I asked him why he wanted a Nintendo of his own, and he told me something that surprised me even further. Dad actually bought our first Nintendo -- the one I still own, for himself to play. Both my sister Amy and I were too young to play at first; even later, we still had to look away from the TV screen and down at the buttons on the controller to know which one to press next. Here I was all this time selfishly thinking the Nintendo was just a Christmas present for us kids. He said he played all the time before Amy and I took it over; his favorite games were Super Mario Bros., Pac-Man, and 1942, a top-scrolling World War II fighter plane shoot 'em up. He always played with us, helping us to remember which buttons to press. There were only a few buttons to choose from, but Amy and I were only about 7 and 4 years old at the time, respectively, and this was our first introduction to the video game.

Dad always periodically brought home new games from Kmart, and Amy and I kept or vetoed them within the hour. It didn't take us very long to find out that the NES adaptation of the Hunt for Red October was as boring and tedious to 7- and 4-year-old as the movie was. He returned it to the store almost immediately. On Fridays, he took me to Fred's Video, where I would pick out a game to rent for the weekend. One time, I made him search all around town for Mega Man 2; I just had to play it and nothing else would do. In retrospect, that was a really bratty thing for me to do to my dad.

In an effort to get me to participate in exercise, another favorite pastime of my father's who was coaching at the high school, he bought the Power Pad controller accessory, and he and I would plug it into the Nintendo and race each other in the game that came with it. He was happy to see me frantically pounding away in my bare feet on the electronic mat, finally beating Cheetah, the fastest runner on World Class Track Meet.

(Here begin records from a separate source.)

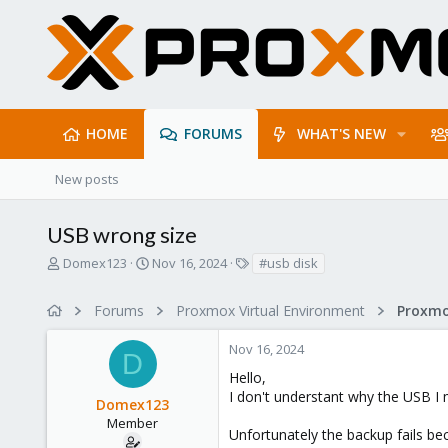
HOME
FORUMS
WHAT'S NEW
New posts
USB wrong size
T
S
T
Domex123
Nov 16, 2024
#usb disk
h
t
a
r
a
g
Forums
Proxmox Virtual Environment
e
r
s
a
t
Nov 16, 2024
d
d
D
s
a
Hello,
t
t
I don't understant why the USB I m
Domex123
a
e
r
Member
Unfortunately the backup fails be
t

A few Christmases later, the Super Nintendo Entertainment System was welcomed into the Poland household and the boxy NES began to collect dust. All of my friends were selling their old Nintendo Systems and cartridges to get money to buy SNES games, and Dad said he had to stop me from trying to sell ours. I can't believe I would've ever thought of such a thing. 

Dad always collected baseball cards and knew the value of holding onto "keepsakes," as he called them. Together, we routinely boxed up McDonald's Happy Meal toys in their original wrappings along with all my Teenage Mutant Ninja Turtle action figures, which are still in the attic. Some people might call it pack-ratting, but I'll always remember the story he told me about the time my grandmother threw out all his baseball cards when he was a kid. His collection now is extremely valuable; I can't imagine how much more it would be worth if his mother understood the value of his first collection all those years ago.

So I kept the Nintendo, thanks to my dad, and still have it to this day, and it works as well as it ever did (with a little bit of blowing into the game cartridges, of course).

This will be my last column about Nintendo games in The Daily Cougar. With any luck, I will graduate this semester, and I know my dad will be especially proud. I would like to dedicate this last column to my father. Without his guidance, I wouldn't have the love and appreciation for the memories and keepsakes of a bygone era. We should never outgrow what we love and we certainly shouldn't throw it away. Keep what you love safe and close to your heart. Just keep it for keepsake, lest we toil in search for it again and again in the heaps of what we choose to forget.